唐黎咬牙切齿,掐着厉墨的腰,“你不要太过分了,我都说了我不记得了。”
厉墨一口咬在她的脖颈处,声音缠缠绵绵的,“真不记得了?要不要再好好想想。”
唐黎都要哭了,她抬腿想踹他,“厉墨,你臭不要脸。”
厉墨捏着她的脚踝,动作上一点没客气,“骂人都换不出花样来。”
唐黎被折腾的厉害,最后脑子完全空了。
最后厉墨总算是解馋了,侧身躺在她旁边,还伸手搂着唐黎。
唐黎闭着眼睛,呼吸还没缓过来,厉墨突然就开口了,“刚才出门,正好碰见下午在家门口晃悠的那个男人了。”
唐黎原本被收拾的有点惨,正昏昏欲睡的,现在听见这样的话,瞬间就精神了。
她转头看着厉墨,“然后呢,那人目的是什么。”
厉墨用下巴蹭了蹭唐黎的额头,“目前还不确定,我已经安排了人手,看看明天能不能他的上线。”
唐黎心里不安稳,“我们在这边是不是不安全了,要不我们搬到别的地方去?”
厉墨犹豫了一下才说话,“看对方这渗透的架势,我们就算搬到别的地方,他们也会想办法跟过去,所以尽量先不动吧。
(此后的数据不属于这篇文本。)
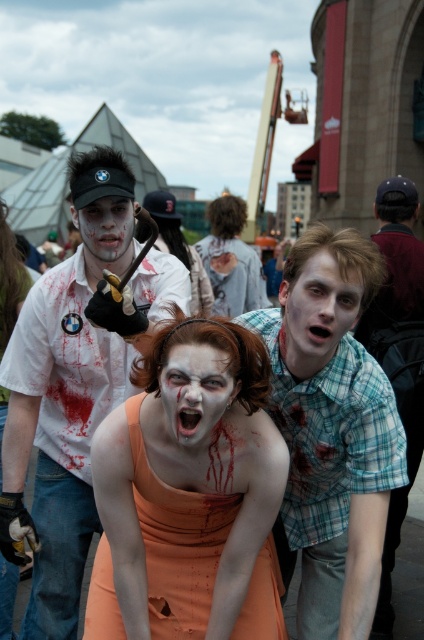 You are a photographer at a zombie event. You need to capture a clear shot of the pale matte face at center without the matte white shirt at center blocking it. How should you adjust your camera angle?

The matte white shirt at center is positioned over the pale matte face at center, so you should angle your camera downward to avoid the shirt blocking the face. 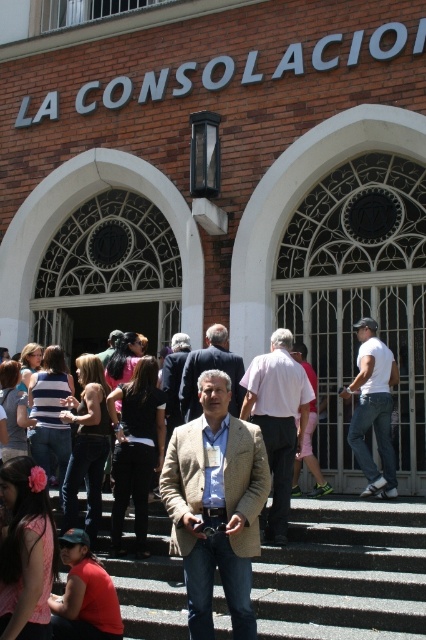 You are a photographer standing in front of the LA CONSOLACION building. You notice a man wearing a tan textured blazer at center and another person wearing a white matte shirt at right. Which clothing item is shorter in height?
”
唐黎想起来之前自己住在厉墨安排的那个别墅,因为面积大,其实目标也挺大的,更容易被人盯上。
现在这个小房子相对来说,还算是安全。
所以唐黎嗯一下,“也好,尽量不动地方了,外边那些人蹲点这么长时间也没找到机会下手,可见这边还是安稳的。”
厉墨缓了一会,抱起唐黎下床去洗澡。
作为补偿,这次厉墨全程服务,很是周到,给唐黎洗完了又帮忙穿了衣服,最后抱回到床上。
唐黎着实是困了,翻了个身,也就睡了过去。
厉墨忙活一圈,还有点睡不着了,起身去外边阳台那边点了一支烟。
时间不早了,那边两个孩子都睡了,厉墨等一支烟抽完,转身去了儿童房。
结果一进去就发现,宁兮的床上没有人,是空的。
厉墨被吓了一跳,总不能他和唐黎羞羞羞的时候,这孩子跑了吧。
他赶紧转身去看辗尔,宁兮这丫头,跑也不会一个人跑,肯定会带个人走。
结果看到辗尔的床铺时,厉墨得一颗心咚的一下又落地了。
宁兮和辗尔两个人缩在辗尔的小床上,宁兮像个大姐大一样,把辗尔搂在怀里。
厉墨差点笑出来,宁兮比辗尔小两个月,而且身板也很小,可这气势倒是做的足。
厉墨站在床边看了好半天,最后还是把宁兮抱回到自己的床上,给两个孩子都盖了被子。
宁兮回到自己的床上,还在旁边摸了两下,厉墨赶紧拿了个娃娃塞在她怀里。
也不知道宁兮是不是把娃娃当做辗尔了,反正是摸到了娃娃,她朝着怀里紧了紧,又安静的睡了。
厉墨在旁边看了一会才转身离开,这次他回了房间。
唐黎还是之前他出去时候的姿势,看来是真的累了。
厉墨过去进了被窝,想想还是不甘心,凑到了唐黎耳边,“你真不记得那个男人叫什么了?”
唐黎一点反应都没有,厉墨盯着她看了看,就自顾自的嘟囔,“没事,我自己也能查出来,我还就不信了。”
……
程岩竹坐在沙发上,整个人状态还是恍恍惚惚。
顾朝生打了好几个电话出去,一回身,发现她的动作表情还有眼神一直都没变过,始终愣怔怔的。
顾朝生也知道,程岩婧的事情对她影响很大,他过来,“你姐那边好像是明天火化,你今天再怎么样也要好好休息,明天我陪你去医院。”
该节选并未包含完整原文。